This is the mail archive of the
gcc-patches@gcc.gnu.org
mailing list for the GCC project.
Re: [PATCH] nvptx: implement automatic storage in custom stacks
- From: Alexander Monakov <amonakov at ispras dot ru>
- To: Bernd Schmidt <bschmidt at redhat dot com>
- Cc: gcc-patches at gcc dot gnu dot org, Jakub Jelinek <jakub at redhat dot com>, Dmitry Melnik <dm at ispras dot ru>
- Date: Thu, 12 Nov 2015 17:59:42 +0300 (MSK)
- Subject: Re: [PATCH] nvptx: implement automatic storage in custom stacks
- Authentication-results: sourceware.org; auth=none
- References: <alpine dot LNX dot 2 dot 20 dot 1511121609140 dot 3050 at monopod dot intra dot ispras dot ru> <5644A4E5 dot 2040908 at redhat dot com>
On Thu, 12 Nov 2015, Bernd Schmidt wrote:
> > I've run it through make -k check-c regtesting.
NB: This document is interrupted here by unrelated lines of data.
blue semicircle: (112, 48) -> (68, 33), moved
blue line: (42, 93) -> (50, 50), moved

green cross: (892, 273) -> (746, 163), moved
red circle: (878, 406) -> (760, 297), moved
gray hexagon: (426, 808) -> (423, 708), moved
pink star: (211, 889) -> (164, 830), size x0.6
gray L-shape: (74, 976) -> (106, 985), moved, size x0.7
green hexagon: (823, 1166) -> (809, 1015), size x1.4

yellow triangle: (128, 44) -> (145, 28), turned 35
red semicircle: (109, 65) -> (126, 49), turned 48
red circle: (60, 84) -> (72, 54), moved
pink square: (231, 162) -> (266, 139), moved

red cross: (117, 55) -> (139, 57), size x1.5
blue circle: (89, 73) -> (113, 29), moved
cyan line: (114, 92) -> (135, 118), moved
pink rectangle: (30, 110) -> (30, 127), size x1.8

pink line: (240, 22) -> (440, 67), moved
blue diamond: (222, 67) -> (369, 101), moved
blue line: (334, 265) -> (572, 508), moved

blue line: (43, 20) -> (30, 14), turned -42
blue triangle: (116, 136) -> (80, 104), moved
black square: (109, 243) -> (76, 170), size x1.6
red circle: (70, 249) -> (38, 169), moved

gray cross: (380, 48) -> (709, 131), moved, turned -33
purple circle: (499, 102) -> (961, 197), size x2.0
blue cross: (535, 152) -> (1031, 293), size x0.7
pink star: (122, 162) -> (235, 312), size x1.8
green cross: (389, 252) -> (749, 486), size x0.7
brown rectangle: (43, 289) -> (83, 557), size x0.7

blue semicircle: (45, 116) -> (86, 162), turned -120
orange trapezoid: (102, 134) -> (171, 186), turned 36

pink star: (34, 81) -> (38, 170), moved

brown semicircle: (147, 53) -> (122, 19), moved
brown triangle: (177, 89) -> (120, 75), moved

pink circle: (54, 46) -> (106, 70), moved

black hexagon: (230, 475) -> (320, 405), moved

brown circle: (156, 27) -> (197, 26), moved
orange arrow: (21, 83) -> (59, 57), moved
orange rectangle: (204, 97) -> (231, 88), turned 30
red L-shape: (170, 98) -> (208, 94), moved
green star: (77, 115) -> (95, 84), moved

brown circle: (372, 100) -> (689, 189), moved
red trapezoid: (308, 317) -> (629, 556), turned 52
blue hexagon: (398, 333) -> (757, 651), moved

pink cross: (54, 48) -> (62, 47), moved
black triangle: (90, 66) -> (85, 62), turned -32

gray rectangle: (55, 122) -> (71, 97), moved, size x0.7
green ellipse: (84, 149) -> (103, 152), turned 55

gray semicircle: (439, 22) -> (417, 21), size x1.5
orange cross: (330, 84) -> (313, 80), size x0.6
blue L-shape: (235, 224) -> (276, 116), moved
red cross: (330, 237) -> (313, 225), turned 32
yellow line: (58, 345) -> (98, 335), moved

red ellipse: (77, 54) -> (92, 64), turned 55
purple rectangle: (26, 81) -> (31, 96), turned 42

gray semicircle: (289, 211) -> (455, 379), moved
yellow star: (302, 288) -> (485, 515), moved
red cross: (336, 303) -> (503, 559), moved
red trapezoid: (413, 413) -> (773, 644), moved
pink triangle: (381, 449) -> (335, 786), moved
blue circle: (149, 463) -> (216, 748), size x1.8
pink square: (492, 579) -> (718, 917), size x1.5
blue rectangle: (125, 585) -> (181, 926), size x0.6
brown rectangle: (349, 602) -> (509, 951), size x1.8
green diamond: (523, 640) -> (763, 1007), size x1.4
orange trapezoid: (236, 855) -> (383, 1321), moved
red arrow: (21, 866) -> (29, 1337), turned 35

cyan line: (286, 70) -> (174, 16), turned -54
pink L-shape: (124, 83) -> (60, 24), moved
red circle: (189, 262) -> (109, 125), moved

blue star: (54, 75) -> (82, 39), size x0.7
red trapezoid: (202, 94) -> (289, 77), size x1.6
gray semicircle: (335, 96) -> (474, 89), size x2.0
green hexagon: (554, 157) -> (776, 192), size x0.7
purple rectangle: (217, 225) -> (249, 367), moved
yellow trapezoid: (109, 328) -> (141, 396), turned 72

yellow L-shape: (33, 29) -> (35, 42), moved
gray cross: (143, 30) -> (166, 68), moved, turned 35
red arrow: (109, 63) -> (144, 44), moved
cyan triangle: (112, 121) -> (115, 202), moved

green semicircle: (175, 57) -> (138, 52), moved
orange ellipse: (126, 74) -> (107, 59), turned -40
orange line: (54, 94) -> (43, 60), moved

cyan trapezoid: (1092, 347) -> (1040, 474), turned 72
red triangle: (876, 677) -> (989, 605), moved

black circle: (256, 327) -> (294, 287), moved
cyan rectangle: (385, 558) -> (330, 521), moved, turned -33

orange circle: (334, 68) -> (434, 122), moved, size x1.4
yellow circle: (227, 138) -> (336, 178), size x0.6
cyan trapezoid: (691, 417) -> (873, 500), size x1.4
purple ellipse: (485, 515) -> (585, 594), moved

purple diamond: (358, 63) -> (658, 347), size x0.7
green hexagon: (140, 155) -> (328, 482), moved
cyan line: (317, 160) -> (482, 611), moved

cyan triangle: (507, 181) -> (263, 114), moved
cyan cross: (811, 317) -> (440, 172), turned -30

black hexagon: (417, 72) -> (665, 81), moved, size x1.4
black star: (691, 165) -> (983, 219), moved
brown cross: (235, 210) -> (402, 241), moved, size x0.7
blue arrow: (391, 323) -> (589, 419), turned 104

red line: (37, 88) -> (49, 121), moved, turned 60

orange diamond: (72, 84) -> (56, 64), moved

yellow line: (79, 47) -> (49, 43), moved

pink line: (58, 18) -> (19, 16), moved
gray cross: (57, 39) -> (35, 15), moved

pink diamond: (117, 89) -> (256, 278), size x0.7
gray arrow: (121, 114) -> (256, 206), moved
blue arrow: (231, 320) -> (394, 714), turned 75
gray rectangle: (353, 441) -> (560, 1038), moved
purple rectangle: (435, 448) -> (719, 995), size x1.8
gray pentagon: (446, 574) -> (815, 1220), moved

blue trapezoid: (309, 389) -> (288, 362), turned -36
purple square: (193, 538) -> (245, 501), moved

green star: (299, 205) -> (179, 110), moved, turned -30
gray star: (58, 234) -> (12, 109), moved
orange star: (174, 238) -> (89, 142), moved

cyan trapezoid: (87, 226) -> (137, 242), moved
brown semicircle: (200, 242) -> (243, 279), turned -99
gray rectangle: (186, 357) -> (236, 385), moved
These are new fails, all
> > mysterious:
>
> These would have to be investigated first.
Any specific suggestions? The PTX code emitted from GCC differs only in
prologue/epilogue, so whatever's broken... I think is unlikely due to this
change. I can give it another try after upgrading CUDA driver and cuda-gdb
from 7.0 to latest.
> > + sz = (sz + keep_align - 1) & ~(keep_align - 1);
>
> Use the ROUND_UP macro.
OK, thanks.
> > + fprintf (file, "\tmul%s.u32 %%fstmp1, %%fstmp0, %d;\n",
> > + bits == 64 ? ".wide" : "", bits);
>
> Use a shift.
I think mul is acceptable here: PTX JIT is handling it properly, according to
what I saw while investigating in cuda-gdb. If I used a shift, I'd also have
to introduce another instruction for a widening integer conversion in the
64-bit case. Do you insist?
> > +
> > + if (need_softstack_decl)
> > + {
> > + fprintf (asm_out_file, ".extern .shared .u64 __nvptx_stacks[];\n;");
> > + }
>
> Lose excess braces.
OK.
> > +.global .u64 %__softstack[16384];
>
> Maybe declarea as .u8 so you don't have two different constants for the stack
> size?
OK, with ".align 8" to ensure 64-bit alignment.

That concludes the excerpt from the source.